In the entries below, find every line with "will" and copy it.

───── RECORDS PROVIDED ─────

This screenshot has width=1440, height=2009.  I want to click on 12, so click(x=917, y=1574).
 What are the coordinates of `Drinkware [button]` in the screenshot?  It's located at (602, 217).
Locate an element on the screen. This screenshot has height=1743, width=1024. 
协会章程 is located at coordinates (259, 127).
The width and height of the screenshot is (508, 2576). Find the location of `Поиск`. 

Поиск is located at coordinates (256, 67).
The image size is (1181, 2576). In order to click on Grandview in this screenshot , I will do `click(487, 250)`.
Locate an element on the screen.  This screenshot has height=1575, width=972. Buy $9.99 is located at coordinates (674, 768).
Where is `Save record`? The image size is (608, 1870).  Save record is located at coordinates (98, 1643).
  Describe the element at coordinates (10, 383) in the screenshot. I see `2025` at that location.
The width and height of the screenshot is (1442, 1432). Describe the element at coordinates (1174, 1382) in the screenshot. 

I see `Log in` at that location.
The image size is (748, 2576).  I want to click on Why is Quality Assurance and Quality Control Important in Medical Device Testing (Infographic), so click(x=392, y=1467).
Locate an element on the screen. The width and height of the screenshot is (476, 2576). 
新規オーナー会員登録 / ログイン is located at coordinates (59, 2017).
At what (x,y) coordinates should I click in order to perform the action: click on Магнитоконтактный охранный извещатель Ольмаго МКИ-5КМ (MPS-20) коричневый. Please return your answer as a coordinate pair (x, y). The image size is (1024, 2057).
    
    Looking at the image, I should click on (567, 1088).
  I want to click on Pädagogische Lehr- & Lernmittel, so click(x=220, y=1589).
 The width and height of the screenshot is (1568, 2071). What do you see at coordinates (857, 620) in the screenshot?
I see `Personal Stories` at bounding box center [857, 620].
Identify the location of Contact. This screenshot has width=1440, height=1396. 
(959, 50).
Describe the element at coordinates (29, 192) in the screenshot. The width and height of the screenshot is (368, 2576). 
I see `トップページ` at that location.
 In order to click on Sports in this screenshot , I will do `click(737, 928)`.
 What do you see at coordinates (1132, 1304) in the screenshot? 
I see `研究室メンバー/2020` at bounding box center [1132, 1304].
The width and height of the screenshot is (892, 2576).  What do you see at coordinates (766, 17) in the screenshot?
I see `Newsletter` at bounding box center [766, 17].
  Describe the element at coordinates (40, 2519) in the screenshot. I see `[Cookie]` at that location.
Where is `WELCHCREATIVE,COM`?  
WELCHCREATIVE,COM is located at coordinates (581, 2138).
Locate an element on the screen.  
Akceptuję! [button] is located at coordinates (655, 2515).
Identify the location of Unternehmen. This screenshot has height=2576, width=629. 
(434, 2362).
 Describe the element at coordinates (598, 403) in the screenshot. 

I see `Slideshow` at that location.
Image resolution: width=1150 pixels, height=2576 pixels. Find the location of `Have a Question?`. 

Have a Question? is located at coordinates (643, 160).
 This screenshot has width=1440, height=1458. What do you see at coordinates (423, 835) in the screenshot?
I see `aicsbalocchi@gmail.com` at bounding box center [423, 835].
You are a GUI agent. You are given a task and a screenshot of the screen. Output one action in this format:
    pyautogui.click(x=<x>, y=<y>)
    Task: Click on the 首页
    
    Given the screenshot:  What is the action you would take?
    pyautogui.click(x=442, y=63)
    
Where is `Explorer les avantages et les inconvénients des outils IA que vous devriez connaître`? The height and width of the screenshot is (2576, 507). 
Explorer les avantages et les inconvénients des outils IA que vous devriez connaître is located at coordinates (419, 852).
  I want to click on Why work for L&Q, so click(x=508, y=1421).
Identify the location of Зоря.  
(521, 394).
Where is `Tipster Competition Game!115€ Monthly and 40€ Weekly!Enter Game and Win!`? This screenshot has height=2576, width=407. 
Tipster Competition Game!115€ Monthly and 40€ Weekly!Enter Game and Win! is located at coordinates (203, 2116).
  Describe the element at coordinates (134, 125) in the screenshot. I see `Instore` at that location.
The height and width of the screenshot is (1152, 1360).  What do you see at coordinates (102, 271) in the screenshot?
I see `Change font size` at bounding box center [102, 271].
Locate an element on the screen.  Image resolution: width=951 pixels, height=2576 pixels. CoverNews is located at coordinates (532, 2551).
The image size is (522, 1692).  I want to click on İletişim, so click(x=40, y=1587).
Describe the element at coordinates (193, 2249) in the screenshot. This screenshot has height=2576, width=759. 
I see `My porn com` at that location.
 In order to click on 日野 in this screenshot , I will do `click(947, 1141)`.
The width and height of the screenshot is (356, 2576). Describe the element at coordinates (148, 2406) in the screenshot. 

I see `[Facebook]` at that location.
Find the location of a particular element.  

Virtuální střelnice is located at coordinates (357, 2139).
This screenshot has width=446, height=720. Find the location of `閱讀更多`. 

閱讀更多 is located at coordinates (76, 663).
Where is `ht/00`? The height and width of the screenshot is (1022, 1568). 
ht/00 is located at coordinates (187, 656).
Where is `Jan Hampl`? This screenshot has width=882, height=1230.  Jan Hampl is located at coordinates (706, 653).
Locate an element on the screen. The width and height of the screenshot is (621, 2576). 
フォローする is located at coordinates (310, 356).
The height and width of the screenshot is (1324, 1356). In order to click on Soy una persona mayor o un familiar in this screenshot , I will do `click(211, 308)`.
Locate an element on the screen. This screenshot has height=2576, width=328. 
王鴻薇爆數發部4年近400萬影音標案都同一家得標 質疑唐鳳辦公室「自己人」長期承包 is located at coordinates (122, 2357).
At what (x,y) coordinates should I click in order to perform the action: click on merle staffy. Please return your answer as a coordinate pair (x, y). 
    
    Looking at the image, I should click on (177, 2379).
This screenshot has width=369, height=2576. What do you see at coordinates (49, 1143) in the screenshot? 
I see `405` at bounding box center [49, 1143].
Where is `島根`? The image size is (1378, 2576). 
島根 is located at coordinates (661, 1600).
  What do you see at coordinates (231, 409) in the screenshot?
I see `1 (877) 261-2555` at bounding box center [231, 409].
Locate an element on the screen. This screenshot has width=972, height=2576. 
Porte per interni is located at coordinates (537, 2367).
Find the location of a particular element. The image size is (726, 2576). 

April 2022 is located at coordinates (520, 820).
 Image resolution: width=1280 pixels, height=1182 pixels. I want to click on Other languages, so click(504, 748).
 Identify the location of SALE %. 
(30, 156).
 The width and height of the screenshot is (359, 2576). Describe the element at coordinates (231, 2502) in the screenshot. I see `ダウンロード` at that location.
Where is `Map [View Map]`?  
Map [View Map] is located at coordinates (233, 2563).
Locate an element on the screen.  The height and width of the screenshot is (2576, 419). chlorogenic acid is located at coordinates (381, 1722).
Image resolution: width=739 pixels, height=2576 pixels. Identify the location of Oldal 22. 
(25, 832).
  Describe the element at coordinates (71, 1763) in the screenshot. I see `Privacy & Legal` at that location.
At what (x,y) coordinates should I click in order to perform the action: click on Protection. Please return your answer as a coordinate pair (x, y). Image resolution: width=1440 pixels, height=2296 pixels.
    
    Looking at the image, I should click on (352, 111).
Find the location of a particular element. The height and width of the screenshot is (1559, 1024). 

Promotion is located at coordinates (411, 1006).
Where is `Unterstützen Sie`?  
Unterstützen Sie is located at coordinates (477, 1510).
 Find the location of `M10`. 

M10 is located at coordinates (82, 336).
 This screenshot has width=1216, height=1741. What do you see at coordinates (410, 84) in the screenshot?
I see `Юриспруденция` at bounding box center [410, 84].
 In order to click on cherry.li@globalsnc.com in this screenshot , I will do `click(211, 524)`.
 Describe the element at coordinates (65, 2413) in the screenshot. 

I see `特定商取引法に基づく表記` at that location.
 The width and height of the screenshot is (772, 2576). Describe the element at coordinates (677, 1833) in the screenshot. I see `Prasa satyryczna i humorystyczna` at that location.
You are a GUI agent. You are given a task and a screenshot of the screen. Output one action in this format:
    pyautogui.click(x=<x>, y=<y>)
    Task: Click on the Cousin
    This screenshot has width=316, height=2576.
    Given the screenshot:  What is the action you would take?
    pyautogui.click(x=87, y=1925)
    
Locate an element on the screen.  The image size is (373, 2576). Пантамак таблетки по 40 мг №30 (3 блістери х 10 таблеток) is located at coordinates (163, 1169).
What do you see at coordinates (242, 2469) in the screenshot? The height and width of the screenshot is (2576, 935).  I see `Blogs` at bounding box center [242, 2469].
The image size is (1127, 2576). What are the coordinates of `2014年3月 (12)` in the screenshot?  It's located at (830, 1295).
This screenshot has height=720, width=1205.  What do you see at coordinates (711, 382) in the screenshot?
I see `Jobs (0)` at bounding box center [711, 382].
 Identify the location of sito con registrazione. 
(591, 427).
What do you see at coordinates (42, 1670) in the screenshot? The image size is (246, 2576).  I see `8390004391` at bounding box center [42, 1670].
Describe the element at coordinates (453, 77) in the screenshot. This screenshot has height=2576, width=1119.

─────

» **WRITTEN SOLUTION**:
The image size is (1181, 2576). In order to click on Grandview in this screenshot , I will do `click(487, 250)`.
 In order to click on Sports in this screenshot , I will do `click(737, 928)`.
 In order to click on 日野 in this screenshot , I will do `click(947, 1141)`.
The height and width of the screenshot is (1324, 1356). In order to click on Soy una persona mayor o un familiar in this screenshot , I will do `click(211, 308)`.
 In order to click on cherry.li@globalsnc.com in this screenshot , I will do `click(211, 524)`.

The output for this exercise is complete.